Today I took my car to one of the local Pontiac and everything else GM dealership in Tacoma to get this pinging checked. I was told that the pinging was normal and that I was basically driving my car the wrong way; letting the engine bog down (which I don't do). Was told by the service rep that everything checked out fine and that it was normal for the engine to ping if I got on it hard on a high gear. I'm thinking about taking the car to a second dealership for a second opinion. At least, now I know that there's no B/S cheap tune or chip on the car. What do you guys think/suggest?


----------



## Poncho Dan (Jun 30, 2009)

Putting big loads on it under 1700k or so probably will, like wot in 6th.


----------



## LOWET (Oct 21, 2007)

RicanGoat said:


> Today I took my car to one of the local Pontiac and everything else GM dealership in Tacoma to get this pinging checked. I was told that the pinging was normal and that I was basically driving my car the wrong way; letting the engine bog down (which I don't do). Was told by the service rep that everything checked out fine and that it was normal for the engine to ping if I got on it hard on a high gear. I'm thinking about taking the car to a second dealership for a second opinion. At least, now I know that there's no B/S cheap tune or chip on the car. What do you guys think/suggest?


Yes. your motor will ping if you let it bog down but seeing that you are not doing that and it still pings after trying different gas types and boosters, I say a tune is in order. Your motor SHOULD NOT ping . 

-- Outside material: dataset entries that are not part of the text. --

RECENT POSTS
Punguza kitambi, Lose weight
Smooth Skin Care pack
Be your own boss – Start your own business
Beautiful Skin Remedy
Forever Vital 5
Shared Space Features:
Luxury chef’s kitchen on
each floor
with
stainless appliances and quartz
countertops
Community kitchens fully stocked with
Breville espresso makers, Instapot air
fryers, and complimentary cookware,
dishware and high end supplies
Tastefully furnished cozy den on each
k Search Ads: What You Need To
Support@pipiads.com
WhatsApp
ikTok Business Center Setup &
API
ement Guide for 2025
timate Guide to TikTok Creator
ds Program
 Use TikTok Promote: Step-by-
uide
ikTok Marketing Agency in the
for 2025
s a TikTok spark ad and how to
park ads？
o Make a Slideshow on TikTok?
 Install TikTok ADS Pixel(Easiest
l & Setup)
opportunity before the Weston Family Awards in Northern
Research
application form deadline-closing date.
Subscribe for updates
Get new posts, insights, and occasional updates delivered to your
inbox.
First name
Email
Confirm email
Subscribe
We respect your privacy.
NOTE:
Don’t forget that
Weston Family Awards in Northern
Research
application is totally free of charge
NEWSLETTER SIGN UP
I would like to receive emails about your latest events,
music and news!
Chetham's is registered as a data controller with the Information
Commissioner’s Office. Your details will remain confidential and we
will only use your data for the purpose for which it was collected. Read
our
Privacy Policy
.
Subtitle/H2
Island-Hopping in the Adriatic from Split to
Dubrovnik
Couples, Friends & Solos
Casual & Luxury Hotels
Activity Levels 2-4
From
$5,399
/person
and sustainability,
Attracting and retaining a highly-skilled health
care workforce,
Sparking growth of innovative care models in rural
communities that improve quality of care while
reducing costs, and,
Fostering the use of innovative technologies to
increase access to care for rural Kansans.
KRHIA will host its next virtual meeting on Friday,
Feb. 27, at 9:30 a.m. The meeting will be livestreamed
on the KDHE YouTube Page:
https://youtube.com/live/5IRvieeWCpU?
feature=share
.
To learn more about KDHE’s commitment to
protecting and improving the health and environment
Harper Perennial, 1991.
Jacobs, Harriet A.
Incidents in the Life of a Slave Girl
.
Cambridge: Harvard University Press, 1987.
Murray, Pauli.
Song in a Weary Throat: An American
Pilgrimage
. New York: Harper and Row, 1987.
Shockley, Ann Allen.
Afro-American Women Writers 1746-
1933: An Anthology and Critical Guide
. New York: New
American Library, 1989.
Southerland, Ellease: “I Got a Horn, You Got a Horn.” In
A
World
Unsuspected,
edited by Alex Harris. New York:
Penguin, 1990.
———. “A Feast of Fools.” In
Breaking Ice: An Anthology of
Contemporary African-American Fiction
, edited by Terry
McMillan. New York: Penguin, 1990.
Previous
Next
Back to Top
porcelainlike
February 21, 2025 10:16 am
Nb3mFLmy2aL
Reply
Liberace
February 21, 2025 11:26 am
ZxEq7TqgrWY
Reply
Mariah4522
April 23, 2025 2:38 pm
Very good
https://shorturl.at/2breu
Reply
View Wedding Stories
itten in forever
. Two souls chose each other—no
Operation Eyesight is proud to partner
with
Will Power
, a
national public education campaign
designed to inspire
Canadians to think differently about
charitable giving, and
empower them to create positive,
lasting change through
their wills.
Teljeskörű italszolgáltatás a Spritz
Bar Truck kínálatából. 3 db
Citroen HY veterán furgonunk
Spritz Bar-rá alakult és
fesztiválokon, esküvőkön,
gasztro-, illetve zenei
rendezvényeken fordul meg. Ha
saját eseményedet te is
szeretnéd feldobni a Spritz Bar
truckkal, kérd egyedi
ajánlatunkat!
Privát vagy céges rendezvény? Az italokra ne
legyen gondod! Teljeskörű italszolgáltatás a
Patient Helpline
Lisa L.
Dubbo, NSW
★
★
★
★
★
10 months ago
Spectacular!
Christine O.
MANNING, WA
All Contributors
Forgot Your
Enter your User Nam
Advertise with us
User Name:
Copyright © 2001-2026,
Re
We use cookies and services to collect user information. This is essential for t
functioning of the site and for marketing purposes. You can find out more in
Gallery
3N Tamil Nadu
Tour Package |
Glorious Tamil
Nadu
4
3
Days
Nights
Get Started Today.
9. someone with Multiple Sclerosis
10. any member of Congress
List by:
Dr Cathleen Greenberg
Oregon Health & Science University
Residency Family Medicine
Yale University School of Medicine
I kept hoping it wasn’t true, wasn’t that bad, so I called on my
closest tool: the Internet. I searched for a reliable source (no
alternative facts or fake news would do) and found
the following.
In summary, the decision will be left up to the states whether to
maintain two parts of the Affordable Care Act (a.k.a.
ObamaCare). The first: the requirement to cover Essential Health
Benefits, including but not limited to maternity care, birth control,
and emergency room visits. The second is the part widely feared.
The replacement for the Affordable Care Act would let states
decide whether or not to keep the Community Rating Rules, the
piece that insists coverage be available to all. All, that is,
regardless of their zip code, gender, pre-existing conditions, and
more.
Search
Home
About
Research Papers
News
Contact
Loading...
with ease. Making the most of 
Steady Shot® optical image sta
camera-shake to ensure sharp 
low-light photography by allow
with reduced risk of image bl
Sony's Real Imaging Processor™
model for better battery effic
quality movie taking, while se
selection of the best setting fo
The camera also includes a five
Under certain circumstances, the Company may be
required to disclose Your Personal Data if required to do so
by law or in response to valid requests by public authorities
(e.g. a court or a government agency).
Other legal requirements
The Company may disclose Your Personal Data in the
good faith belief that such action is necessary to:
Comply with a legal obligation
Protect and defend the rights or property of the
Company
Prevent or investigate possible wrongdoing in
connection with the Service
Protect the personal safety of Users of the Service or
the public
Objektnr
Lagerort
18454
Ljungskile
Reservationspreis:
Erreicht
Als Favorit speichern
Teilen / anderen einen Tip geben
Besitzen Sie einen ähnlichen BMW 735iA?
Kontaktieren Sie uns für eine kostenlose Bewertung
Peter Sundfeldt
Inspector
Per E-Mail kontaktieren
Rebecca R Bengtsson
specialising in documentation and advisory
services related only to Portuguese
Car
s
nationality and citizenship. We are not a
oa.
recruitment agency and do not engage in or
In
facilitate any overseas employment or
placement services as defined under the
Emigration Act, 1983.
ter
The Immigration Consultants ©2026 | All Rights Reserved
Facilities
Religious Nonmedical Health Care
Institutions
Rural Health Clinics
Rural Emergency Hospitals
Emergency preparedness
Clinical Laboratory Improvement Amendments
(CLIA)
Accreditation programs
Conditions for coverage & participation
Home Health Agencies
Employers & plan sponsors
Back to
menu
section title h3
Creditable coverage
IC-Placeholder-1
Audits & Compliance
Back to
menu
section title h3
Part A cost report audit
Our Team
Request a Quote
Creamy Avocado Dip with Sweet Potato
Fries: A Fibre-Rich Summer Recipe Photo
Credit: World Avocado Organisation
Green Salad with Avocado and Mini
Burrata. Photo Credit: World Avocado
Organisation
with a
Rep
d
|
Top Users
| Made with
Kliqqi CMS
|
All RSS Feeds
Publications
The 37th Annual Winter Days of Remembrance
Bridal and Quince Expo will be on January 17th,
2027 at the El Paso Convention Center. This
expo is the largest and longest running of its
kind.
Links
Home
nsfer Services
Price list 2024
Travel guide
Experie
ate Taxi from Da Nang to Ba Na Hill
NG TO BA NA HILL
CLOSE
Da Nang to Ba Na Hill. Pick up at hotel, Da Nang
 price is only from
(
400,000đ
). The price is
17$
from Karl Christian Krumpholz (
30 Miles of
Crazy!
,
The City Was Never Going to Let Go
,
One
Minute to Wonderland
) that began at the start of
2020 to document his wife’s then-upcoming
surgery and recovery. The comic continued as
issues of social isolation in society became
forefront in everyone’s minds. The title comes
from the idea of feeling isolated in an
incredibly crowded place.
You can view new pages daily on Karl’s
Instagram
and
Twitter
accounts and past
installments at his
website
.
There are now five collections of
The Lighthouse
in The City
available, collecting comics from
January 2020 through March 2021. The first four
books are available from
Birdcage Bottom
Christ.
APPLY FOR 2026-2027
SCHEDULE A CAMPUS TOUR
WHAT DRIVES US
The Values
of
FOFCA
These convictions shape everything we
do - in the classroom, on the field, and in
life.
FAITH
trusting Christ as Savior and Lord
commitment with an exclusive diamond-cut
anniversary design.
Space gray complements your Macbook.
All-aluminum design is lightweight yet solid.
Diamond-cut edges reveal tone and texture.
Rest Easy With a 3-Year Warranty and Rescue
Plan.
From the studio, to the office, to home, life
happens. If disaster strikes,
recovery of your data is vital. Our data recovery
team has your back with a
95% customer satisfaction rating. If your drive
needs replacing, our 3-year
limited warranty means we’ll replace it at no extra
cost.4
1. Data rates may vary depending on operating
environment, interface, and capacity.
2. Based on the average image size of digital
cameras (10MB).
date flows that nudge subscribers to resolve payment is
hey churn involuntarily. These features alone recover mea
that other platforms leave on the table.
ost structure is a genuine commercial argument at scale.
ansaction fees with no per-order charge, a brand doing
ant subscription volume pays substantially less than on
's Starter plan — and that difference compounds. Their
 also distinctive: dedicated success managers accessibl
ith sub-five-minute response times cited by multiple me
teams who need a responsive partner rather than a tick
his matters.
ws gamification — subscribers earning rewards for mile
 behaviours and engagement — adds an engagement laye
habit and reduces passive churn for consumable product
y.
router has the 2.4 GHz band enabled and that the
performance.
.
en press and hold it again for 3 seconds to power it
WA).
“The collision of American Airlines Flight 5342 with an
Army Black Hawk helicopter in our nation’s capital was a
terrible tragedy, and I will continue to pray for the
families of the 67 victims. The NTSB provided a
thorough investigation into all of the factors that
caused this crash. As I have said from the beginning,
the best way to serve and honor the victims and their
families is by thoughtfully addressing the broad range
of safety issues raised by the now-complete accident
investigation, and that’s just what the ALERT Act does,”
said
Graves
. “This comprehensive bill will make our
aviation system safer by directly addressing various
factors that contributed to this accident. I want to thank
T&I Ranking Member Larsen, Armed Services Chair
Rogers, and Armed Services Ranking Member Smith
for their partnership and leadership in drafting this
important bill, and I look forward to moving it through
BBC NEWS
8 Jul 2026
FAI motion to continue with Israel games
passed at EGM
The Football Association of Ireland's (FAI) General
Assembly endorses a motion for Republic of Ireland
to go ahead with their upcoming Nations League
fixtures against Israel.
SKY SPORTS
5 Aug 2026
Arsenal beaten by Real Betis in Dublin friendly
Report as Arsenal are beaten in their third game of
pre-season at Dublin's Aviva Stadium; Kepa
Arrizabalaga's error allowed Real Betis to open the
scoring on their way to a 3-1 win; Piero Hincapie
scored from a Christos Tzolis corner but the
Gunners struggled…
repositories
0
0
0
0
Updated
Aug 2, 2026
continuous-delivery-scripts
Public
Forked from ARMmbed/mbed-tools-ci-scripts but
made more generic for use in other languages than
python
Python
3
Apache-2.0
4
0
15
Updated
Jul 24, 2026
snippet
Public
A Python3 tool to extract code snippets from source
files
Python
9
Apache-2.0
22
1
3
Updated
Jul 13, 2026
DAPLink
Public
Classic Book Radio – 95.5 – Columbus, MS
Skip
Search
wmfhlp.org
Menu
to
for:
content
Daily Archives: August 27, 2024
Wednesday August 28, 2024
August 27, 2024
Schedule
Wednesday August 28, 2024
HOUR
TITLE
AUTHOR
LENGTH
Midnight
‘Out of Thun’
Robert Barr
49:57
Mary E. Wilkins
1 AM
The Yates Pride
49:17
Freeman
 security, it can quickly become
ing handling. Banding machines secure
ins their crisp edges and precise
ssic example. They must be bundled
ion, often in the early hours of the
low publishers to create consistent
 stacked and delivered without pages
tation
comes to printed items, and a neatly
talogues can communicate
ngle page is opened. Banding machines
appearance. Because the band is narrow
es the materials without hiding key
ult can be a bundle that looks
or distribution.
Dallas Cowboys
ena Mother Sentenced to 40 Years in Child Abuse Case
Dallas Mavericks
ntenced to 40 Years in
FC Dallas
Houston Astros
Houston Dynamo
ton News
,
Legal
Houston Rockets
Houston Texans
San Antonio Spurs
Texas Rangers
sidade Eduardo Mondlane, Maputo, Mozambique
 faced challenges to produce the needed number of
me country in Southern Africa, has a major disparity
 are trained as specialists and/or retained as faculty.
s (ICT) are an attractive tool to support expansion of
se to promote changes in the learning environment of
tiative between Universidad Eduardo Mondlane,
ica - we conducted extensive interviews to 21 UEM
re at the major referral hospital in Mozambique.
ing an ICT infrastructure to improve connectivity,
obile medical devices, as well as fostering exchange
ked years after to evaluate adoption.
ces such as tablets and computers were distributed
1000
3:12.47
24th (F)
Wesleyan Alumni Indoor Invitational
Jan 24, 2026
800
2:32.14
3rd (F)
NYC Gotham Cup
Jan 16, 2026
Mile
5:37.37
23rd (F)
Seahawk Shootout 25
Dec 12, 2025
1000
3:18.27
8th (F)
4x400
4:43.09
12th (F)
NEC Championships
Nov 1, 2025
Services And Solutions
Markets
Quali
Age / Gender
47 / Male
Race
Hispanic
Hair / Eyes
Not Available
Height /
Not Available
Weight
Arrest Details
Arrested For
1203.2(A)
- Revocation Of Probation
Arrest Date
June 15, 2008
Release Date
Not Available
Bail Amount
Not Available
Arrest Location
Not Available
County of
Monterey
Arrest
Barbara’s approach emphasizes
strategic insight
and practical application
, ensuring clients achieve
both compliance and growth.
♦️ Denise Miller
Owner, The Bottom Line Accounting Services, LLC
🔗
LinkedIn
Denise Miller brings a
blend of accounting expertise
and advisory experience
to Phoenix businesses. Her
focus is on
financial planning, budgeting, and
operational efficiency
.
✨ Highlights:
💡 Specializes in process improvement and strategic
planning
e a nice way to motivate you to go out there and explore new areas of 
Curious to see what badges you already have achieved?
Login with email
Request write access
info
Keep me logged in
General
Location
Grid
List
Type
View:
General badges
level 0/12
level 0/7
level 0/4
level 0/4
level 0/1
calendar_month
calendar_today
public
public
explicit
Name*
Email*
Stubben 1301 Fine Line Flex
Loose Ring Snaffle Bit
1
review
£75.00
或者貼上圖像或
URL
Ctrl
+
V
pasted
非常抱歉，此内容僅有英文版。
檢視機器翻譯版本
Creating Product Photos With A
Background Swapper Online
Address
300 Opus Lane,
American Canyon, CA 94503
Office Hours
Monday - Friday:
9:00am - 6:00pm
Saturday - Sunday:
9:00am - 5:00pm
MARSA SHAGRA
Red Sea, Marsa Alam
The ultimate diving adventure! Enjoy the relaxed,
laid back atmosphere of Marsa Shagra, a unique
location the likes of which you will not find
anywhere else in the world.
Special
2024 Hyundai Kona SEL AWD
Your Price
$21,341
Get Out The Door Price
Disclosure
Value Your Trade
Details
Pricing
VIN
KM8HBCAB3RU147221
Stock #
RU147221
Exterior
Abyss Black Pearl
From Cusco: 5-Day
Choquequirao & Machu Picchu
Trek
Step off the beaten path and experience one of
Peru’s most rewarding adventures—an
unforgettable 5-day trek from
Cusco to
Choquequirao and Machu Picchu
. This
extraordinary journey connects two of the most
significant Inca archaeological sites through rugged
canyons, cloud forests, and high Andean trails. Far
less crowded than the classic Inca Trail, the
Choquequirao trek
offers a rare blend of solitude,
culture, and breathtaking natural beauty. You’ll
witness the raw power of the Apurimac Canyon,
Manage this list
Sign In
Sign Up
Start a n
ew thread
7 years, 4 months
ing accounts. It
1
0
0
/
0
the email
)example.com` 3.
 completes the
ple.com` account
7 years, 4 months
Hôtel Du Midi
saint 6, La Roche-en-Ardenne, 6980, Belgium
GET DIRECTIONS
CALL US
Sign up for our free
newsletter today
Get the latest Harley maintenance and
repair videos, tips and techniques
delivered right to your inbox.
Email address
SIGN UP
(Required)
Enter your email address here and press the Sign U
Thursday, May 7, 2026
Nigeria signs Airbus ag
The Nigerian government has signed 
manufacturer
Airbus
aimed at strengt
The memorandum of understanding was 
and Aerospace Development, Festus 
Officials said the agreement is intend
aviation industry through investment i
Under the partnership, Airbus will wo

When you get hard on the gas in higher gears like 5th & 6th. What kind of RPMs are you spinning when you jump on it. Your two top gears are kind of tall and if you jump on it full throttle while only turning 1500 - 2200 RPMs, your motor won't like it. You should drop down a gear or so and get those RPMs up before hitting the gas hard in 5th or 6th

John


----------



## svede1212 (Nov 1, 2005)

the only time "skip shift" comes into play is below 20 mph and less than 15% throttle. i didn't even know i had it for months after getting my car.


----------



## LOWET (Oct 21, 2007)

svede1212 said:


> the only time "skip shift" comes into play is below 20 mph and less than 15% throttle. i didn't even know i had it for months after getting my car.


I have a A/4 but have heard several people talk about the Skip Shift, was not sure exactly how it worked.

John


----------